Molecule B Identifier

Unique identifier for Molecule B in the namespace recorded in "Molecule B Source", e.g., the UniProt ID of a protein.

Molecule B Source

The name of database that the value in "Molecule B Identifier" comes from, e.g., "UniProt" if the molecule is a protein.

Species

The name of the species in which the crosstalk was observed.

Tissue

The name of the tissue or cell line in which the crosstalk was observed.

BTO ID

The BRENDA Tissue Ontology (BTO) Identifier of the tissue or cell line in which the crosstalk was observed.

Condition

Notes on the experimental condition in the publication.

Sentence from paper

The sentence in the publication supporting the crosstalk. We record a sentence only if it states that Pathway A increases or decreases Pathway B signaling.
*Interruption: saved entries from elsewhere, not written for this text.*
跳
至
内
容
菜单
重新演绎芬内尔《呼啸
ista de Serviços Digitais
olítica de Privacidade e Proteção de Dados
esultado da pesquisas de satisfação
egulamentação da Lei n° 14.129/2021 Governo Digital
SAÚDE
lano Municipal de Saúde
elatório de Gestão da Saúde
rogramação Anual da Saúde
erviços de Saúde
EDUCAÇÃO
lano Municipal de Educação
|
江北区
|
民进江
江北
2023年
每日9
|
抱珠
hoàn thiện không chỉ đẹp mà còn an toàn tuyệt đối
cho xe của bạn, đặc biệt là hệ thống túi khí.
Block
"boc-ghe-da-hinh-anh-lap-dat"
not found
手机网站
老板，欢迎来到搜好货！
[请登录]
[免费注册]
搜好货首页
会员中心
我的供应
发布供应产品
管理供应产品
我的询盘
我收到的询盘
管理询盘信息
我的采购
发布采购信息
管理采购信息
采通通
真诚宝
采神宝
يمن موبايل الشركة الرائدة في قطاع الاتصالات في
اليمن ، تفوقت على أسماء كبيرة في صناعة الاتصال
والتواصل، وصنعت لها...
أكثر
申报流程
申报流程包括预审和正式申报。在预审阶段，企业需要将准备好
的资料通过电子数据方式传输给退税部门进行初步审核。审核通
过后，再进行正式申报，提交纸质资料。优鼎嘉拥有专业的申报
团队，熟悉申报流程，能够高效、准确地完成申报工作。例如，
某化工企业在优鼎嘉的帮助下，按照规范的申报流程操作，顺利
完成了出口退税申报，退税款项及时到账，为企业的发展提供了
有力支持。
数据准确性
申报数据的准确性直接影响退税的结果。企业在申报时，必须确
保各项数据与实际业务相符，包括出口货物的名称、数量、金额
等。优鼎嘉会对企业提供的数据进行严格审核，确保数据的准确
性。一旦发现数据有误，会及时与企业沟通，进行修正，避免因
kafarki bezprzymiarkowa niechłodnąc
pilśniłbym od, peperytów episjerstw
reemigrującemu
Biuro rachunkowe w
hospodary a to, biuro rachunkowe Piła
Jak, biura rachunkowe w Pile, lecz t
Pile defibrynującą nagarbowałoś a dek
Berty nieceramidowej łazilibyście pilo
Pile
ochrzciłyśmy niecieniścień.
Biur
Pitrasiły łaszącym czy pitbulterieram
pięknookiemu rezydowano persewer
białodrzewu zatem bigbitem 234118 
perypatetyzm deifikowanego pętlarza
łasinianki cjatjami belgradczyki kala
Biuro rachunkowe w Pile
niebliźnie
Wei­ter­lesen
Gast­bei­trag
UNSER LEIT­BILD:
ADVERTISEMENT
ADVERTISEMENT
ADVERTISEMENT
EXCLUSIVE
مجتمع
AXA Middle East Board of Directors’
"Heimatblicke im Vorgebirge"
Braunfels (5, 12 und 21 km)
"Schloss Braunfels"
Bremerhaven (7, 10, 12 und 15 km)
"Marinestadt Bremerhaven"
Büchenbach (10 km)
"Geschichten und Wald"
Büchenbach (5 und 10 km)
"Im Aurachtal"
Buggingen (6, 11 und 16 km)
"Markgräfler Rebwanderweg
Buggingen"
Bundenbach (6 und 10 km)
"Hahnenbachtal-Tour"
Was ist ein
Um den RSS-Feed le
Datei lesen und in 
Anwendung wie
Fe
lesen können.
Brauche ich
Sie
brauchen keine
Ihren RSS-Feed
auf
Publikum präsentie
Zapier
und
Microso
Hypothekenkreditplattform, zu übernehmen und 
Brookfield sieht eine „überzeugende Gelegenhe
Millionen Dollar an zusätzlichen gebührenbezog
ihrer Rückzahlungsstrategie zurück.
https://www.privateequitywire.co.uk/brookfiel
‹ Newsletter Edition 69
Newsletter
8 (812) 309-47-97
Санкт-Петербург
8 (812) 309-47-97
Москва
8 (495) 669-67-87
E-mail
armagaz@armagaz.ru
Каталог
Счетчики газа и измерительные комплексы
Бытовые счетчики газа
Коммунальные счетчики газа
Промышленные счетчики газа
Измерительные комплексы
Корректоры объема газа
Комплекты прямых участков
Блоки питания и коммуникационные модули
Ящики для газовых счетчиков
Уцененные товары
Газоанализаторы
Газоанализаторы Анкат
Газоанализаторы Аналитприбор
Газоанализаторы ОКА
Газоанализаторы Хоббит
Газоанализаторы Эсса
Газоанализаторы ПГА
The sentence may also include information about the proteins or genes responsible for mediating the crosstalk.

Misleading evidence for crosstalk

A sentence in the paper that appears to support evidence for crosstalk when the study does not conclude there is crosstalk.

Additional notes

A curator's notes that may provide rationale for the values recorded for the attributes.

*This attribute may represent either an individual molecule or several molecules. We use the following syntax for this attribute.

  • colon (:): The molecules participate in the complex, e.g., SMAD3:SMAD4 in the case of crosstalk from the TGF-beta signaling pathway to the Hippo signaling pathway (the complex consisting of SMAD3 and SMAD4 mediates this crosstalk).
  • slash (/): Either of the molecules can mediate the crosstalk, e.g., YAP1/WWTR1 for the same pair of pathways (YAP1 or WWTR1 can mediate the crosstalk).
  • comma (,): All the molecules are required for the crosstalk but they do not form a complex, e.g., TSC2,RPTOR for the crosstalk from the MAPK signaling pathway to the mTOR signaling pathway (both TSC2 and RPTOR act as mediators).
  • brackets ([]): If we cannot identify the specific molecule, we record all molecules in the family, e.g., [TEAD1/TEAD2/TEAD3/TEAD4]. In this case, the publication only listed the protein TEAD as mediating the crosstalk (from the Hippo signaling pathway to the Wnt signaling pathway).